In BMS, a group of more than 600 plaintiffs, mostly non-residents, sued BMS in
California for injuries allegedly caused by the drug Plavix. The California courts had
rejected BMS’s challenge to personal jurisdiction on the non-residents’ claims, reasoning, similar to the Missouri trial court, that BMS’s extensive contacts in the state supported jurisdiction, particularly because the non-residents’ claims were similar to residents’ claims.

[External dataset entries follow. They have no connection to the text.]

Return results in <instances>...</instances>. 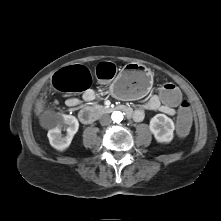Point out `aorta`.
Returning a JSON list of instances; mask_svg holds the SVG:
<instances>
[{
	"mask_svg": "<svg viewBox=\"0 0 221 221\" xmlns=\"http://www.w3.org/2000/svg\"><path fill=\"white\" fill-rule=\"evenodd\" d=\"M111 118L114 122L120 123L123 120V113L121 111H114Z\"/></svg>",
	"mask_w": 221,
	"mask_h": 221,
	"instance_id": "aorta-1",
	"label": "aorta"
}]
</instances>
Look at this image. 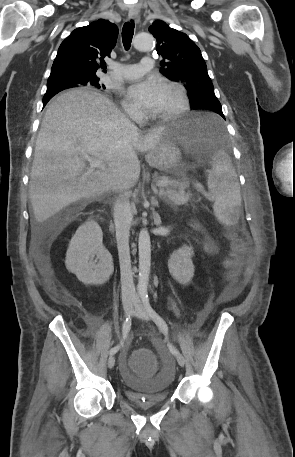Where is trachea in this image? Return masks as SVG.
Segmentation results:
<instances>
[{"instance_id": "1", "label": "trachea", "mask_w": 295, "mask_h": 457, "mask_svg": "<svg viewBox=\"0 0 295 457\" xmlns=\"http://www.w3.org/2000/svg\"><path fill=\"white\" fill-rule=\"evenodd\" d=\"M134 34V20L126 22L122 29V41L125 50H129Z\"/></svg>"}]
</instances>
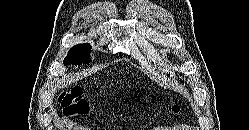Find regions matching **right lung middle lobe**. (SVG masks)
<instances>
[{
    "label": "right lung middle lobe",
    "instance_id": "dd1d6c3e",
    "mask_svg": "<svg viewBox=\"0 0 249 130\" xmlns=\"http://www.w3.org/2000/svg\"><path fill=\"white\" fill-rule=\"evenodd\" d=\"M91 52V46L89 44H79L68 52V55L64 59L63 63L66 64H79V63H89V54Z\"/></svg>",
    "mask_w": 249,
    "mask_h": 130
}]
</instances>
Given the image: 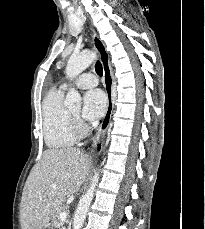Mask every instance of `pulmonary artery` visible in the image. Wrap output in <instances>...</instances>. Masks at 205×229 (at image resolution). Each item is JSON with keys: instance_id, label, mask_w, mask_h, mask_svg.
I'll return each mask as SVG.
<instances>
[{"instance_id": "pulmonary-artery-1", "label": "pulmonary artery", "mask_w": 205, "mask_h": 229, "mask_svg": "<svg viewBox=\"0 0 205 229\" xmlns=\"http://www.w3.org/2000/svg\"><path fill=\"white\" fill-rule=\"evenodd\" d=\"M74 84L76 87L78 88H92L95 87L98 84V79L97 77L92 74V73H83L81 75H79L75 81ZM69 86V83L65 82L61 88L62 89H67Z\"/></svg>"}]
</instances>
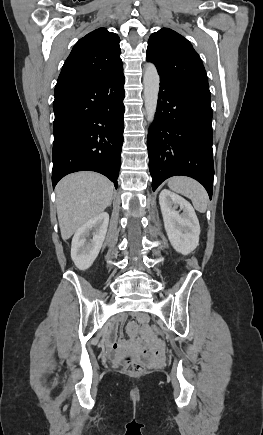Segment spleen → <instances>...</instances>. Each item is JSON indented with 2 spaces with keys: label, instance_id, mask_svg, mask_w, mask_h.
I'll use <instances>...</instances> for the list:
<instances>
[{
  "label": "spleen",
  "instance_id": "obj_1",
  "mask_svg": "<svg viewBox=\"0 0 263 435\" xmlns=\"http://www.w3.org/2000/svg\"><path fill=\"white\" fill-rule=\"evenodd\" d=\"M168 186L171 190L188 197L197 211L206 212L208 194L199 182L189 177L176 176L168 180Z\"/></svg>",
  "mask_w": 263,
  "mask_h": 435
}]
</instances>
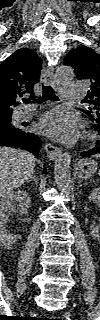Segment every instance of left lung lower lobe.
Listing matches in <instances>:
<instances>
[{
    "label": "left lung lower lobe",
    "instance_id": "0a47b994",
    "mask_svg": "<svg viewBox=\"0 0 100 320\" xmlns=\"http://www.w3.org/2000/svg\"><path fill=\"white\" fill-rule=\"evenodd\" d=\"M100 134V120H97V124L93 126ZM93 154H100V139L97 141V145L88 151L81 152L82 157H88Z\"/></svg>",
    "mask_w": 100,
    "mask_h": 320
}]
</instances>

The U.S. Supreme Court reversed, holding that specific personal jurisdiction requires a connection between the forum state and the specific claims at issue. “When there is no such connection, specific jurisdiction is lacking regardless of the extent of a defendant’s unconnected activities in the state.” 137 S.Ct. at 1781.

The Missouri appeals court said, “The fact that resident plaintiffs sustained similar injuries does not support specific jurisdiction as to non-resident claims.”

The ruling could overturn three other recent St. Louis jury verdicts of more than $200 million combined against the New Jersey-based health care giant, which has also appealed the cases.

The plaintiffs in the talc cases allege strict liability for failure to warn, negligence, breach of express and implied warranty, civil conspiracy, concert of action, and negligent representation, alleging that Johnson & Johnson marketed and sold its talc products knowing that they increased consumers’ risk of ovarian cancer.